» Task instructions:
Pick every line out of the entries below that holds the string "Südasiens", and report them.

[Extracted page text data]
-----

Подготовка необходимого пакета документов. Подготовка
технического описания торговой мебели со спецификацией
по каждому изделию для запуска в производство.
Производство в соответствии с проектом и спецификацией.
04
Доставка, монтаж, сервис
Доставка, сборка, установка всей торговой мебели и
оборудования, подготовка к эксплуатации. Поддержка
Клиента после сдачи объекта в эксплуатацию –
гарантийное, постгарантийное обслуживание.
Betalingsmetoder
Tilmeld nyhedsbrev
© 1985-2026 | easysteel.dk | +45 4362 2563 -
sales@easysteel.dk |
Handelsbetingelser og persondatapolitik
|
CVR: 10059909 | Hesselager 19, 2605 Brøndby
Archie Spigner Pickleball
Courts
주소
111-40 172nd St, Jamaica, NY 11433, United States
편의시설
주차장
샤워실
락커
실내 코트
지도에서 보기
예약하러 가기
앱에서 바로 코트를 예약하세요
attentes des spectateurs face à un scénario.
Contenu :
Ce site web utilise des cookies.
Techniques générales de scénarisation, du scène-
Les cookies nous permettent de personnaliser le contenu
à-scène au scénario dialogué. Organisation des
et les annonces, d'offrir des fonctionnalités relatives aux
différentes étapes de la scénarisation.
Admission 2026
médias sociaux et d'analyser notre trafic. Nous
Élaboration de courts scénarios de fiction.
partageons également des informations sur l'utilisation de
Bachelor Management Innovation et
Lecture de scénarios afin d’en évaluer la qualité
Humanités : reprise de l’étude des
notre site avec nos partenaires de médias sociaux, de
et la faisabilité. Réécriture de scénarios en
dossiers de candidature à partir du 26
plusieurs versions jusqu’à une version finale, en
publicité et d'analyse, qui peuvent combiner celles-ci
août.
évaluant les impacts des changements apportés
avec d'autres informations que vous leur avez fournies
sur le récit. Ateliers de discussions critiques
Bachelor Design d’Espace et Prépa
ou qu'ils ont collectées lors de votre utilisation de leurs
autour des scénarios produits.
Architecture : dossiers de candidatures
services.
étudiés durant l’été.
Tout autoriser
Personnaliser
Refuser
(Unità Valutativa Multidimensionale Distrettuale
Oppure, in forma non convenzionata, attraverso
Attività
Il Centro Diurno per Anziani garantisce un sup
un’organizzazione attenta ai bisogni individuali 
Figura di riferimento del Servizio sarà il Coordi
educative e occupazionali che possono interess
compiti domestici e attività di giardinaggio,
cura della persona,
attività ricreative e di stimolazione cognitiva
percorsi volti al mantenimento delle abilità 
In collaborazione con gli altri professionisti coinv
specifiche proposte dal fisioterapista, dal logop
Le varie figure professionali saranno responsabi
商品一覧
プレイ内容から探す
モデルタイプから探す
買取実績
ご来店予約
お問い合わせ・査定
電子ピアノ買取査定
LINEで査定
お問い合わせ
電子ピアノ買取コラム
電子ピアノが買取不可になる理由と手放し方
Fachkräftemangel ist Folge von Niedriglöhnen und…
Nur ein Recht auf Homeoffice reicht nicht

-----

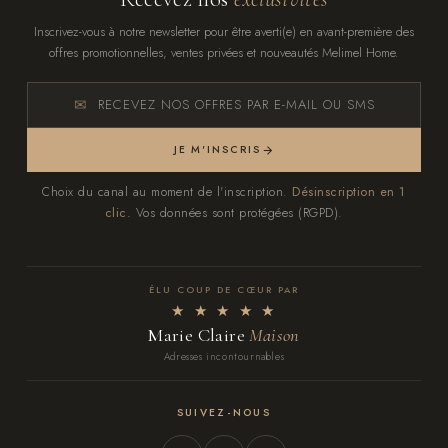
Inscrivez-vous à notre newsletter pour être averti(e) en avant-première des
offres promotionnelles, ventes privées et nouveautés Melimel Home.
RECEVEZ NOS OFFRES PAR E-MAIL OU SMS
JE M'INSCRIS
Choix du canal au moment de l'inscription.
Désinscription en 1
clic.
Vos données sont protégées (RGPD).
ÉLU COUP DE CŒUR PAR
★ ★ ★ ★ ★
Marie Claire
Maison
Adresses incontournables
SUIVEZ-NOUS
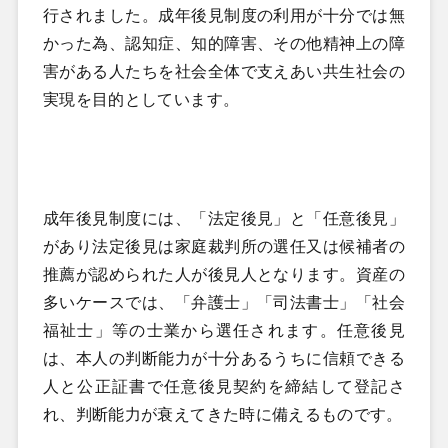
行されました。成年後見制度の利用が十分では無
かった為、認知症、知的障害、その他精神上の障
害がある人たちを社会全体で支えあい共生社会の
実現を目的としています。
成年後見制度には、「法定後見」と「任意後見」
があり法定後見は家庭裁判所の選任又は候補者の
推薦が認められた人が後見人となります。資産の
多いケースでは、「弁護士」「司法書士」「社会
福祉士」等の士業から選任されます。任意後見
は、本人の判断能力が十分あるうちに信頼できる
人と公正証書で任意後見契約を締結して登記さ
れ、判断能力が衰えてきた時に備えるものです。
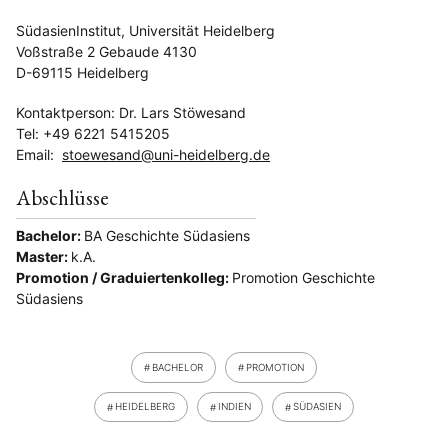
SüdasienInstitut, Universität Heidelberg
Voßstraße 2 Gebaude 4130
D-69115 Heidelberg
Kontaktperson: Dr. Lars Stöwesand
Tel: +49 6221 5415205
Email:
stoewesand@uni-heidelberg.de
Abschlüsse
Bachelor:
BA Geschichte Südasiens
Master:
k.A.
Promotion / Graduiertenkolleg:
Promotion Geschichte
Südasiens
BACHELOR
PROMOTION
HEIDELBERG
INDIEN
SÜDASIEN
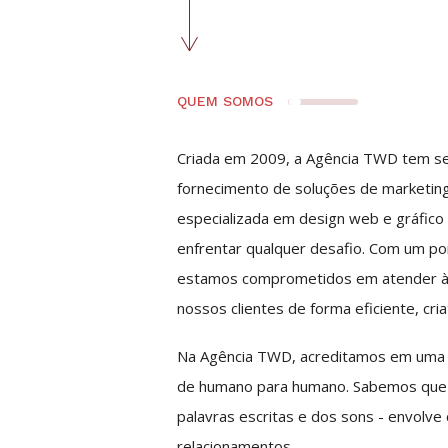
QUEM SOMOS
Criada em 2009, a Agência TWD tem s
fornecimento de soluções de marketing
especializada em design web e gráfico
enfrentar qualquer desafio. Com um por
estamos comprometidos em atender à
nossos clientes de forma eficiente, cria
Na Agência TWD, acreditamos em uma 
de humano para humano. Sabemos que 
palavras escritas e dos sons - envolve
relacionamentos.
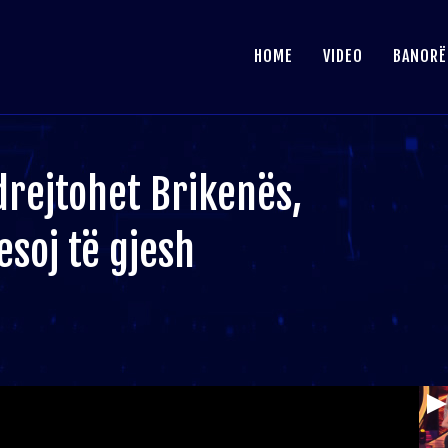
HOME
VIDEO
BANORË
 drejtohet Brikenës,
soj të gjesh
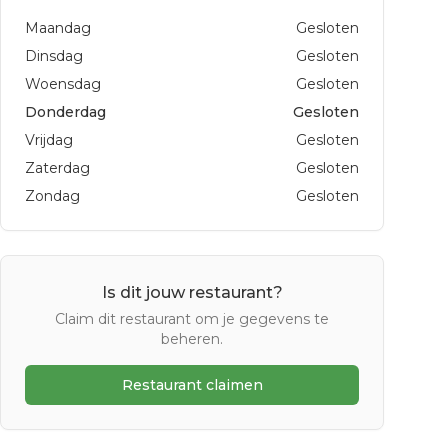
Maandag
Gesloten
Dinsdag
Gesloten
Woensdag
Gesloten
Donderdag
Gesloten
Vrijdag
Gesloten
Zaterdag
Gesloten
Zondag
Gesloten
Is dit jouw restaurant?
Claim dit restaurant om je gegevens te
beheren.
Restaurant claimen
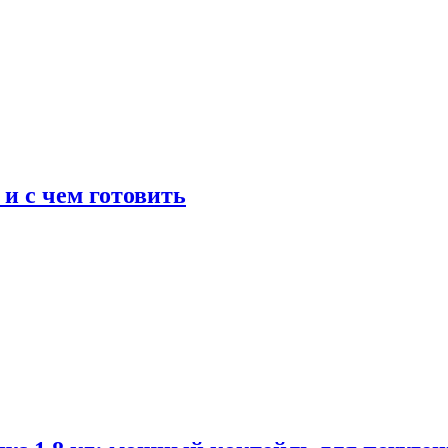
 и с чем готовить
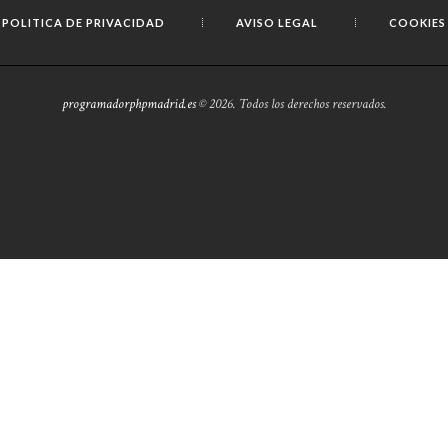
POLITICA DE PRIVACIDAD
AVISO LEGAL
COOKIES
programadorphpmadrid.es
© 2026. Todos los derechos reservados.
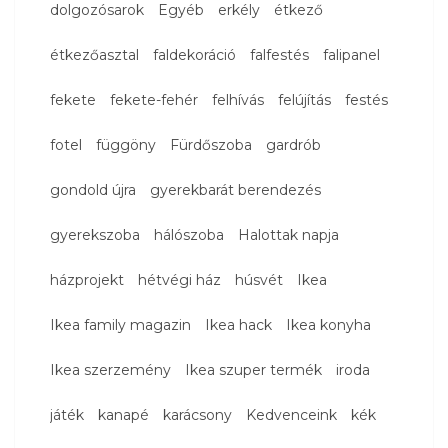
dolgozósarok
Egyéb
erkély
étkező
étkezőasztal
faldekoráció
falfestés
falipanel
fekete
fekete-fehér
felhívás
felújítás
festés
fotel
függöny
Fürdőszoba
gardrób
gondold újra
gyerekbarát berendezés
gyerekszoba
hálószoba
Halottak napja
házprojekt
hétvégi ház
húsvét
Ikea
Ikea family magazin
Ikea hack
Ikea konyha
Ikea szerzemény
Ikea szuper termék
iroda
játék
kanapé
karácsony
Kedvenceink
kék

-----

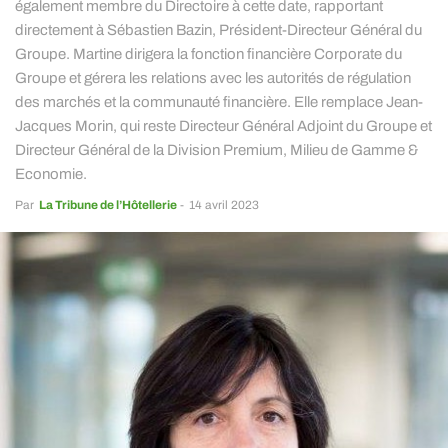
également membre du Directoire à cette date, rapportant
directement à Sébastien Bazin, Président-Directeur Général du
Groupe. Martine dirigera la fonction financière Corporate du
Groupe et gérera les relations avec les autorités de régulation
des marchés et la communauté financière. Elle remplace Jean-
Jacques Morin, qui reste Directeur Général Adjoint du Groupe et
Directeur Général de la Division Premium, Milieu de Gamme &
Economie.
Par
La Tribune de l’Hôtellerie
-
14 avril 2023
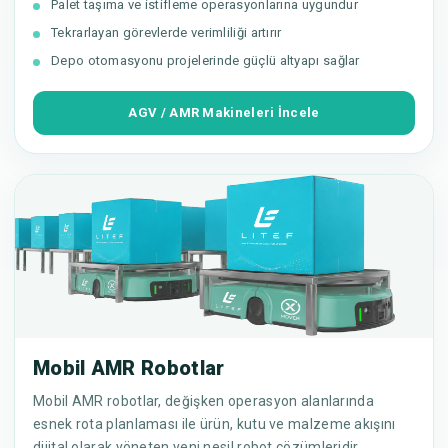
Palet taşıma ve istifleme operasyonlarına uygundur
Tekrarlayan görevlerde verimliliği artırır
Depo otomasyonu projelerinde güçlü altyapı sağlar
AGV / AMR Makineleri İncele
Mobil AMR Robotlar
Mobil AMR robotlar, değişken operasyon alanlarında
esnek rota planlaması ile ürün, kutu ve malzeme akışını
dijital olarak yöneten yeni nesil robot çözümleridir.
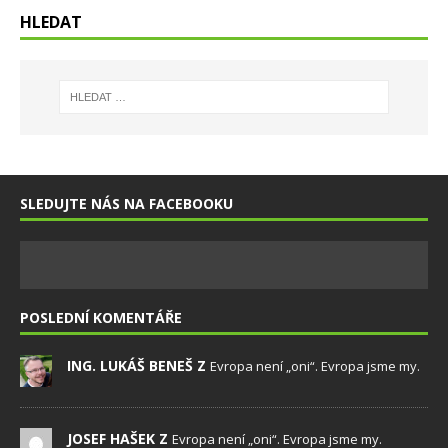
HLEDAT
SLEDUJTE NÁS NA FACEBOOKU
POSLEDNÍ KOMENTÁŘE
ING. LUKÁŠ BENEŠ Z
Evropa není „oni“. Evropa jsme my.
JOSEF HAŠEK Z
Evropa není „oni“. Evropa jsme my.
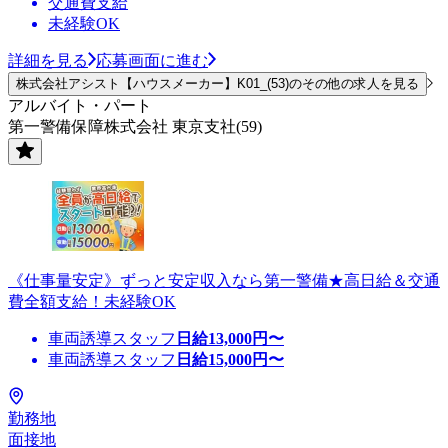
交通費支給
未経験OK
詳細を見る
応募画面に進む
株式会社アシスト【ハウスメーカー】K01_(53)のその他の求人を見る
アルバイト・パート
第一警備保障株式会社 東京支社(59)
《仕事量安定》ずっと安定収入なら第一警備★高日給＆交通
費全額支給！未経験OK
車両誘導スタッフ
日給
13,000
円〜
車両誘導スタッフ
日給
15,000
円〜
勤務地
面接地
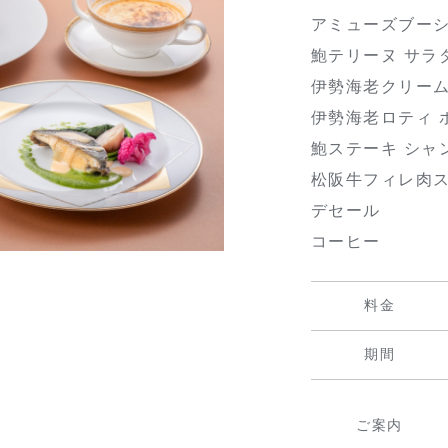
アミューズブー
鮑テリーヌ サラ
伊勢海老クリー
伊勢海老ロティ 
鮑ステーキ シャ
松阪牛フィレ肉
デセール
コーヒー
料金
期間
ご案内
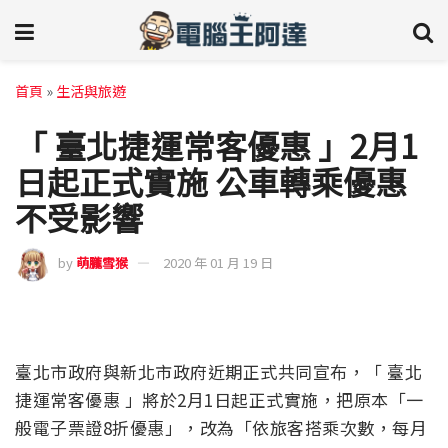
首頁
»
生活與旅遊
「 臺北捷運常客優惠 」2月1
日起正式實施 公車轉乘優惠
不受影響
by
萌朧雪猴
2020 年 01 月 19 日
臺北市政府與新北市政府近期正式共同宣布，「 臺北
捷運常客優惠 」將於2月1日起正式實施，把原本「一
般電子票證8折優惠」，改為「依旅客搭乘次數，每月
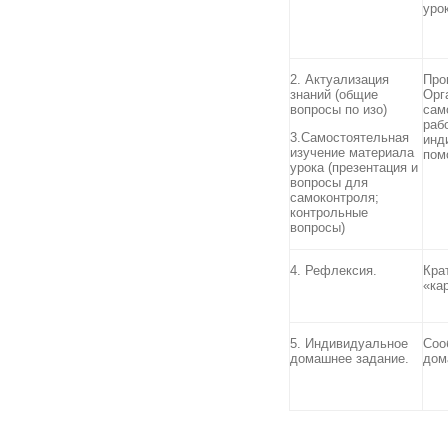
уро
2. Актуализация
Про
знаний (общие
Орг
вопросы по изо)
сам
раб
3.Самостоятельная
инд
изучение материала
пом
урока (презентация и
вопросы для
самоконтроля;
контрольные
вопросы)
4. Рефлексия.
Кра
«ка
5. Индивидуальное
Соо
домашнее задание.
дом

-----

» Task answer:
BA Geschichte Südasiens
Südasiens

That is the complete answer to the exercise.